Abrams asked whether Frohnmayer thinks the endowment has the authority to prohibit funding obscene work even without an anti-obscenity pledge. "Yes, I would certainly hope so," Frohnmayer replied.

Frohnmayer conceded that he had testified previously before a congressional subcommittee that the obscenity ban had a chilling effect on NEA grant applicants. "I was having trouble at that time really getting a handle on whether there had been or not," Frohnmayer said. "... I can't remember at that time whether I had specific knowledge of a specific effect on a specific grantee."

Abrams asked whether the ban had an effect on the art community in general. "Certainly the presence of this law had elevated the visibility of obscenity and that had to have some effect. Whether it is a chilling effect or not I don't know," Frohnmayer answered.

After the deposition, Abrams said Frohnmayer's testimony had established that "the NEA is requiring all applicants for grants to certify with a statute which is hopelessly and irredeemably vague" and unconstitutional.

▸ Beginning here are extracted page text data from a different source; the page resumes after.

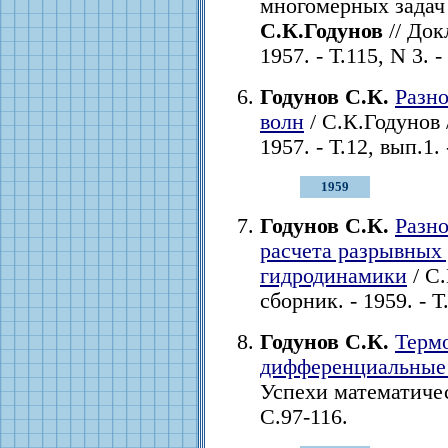
многомерных задач 
С.К.Годунов
// Док
1957. - Т.115, N 3. 
Годунов С.К.
Разно
волн
/ С.К.Годунов 
1957. - Т.12, вып.1.
1959
Годунов С.К.
Разн
расчета разрывных
гидродинамики
/ С
сборник. - 1959. - Т
Годунов С.К.
Термо
дифференциальные
Успехи математическ
С.97-116.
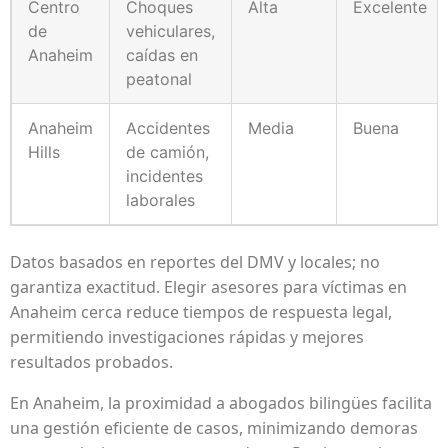
Centro
Choques
Alta
Excelente
de
vehiculares,
Anaheim
caídas en
peatonal
Anaheim
Accidentes
Media
Buena
Hills
de camión,
incidentes
laborales
Datos basados en reportes del DMV y locales; no
garantiza exactitud. Elegir asesores para víctimas en
Anaheim cerca reduce tiempos de respuesta legal,
permitiendo investigaciones rápidas y mejores
resultados probados.
En Anaheim, la proximidad a abogados bilingües facilita
una gestión eficiente de casos, minimizando demoras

A hearing in the case is set for Aug. 13.

In a separate development, the endowment yesterday agreed to open a meeting of its national advisory council set for the weekend. The Los Angeles Times, New York Times, Washington Post and Philadelphia Inquirer had sought a court order preventing the endowment from closing parts of the meeting. The NEA agreed to make virtually all of the meeting public. The council is expected to discuss several potentially sensitive questions, including Frohnmayer's decision to reject the performance-art grant applications.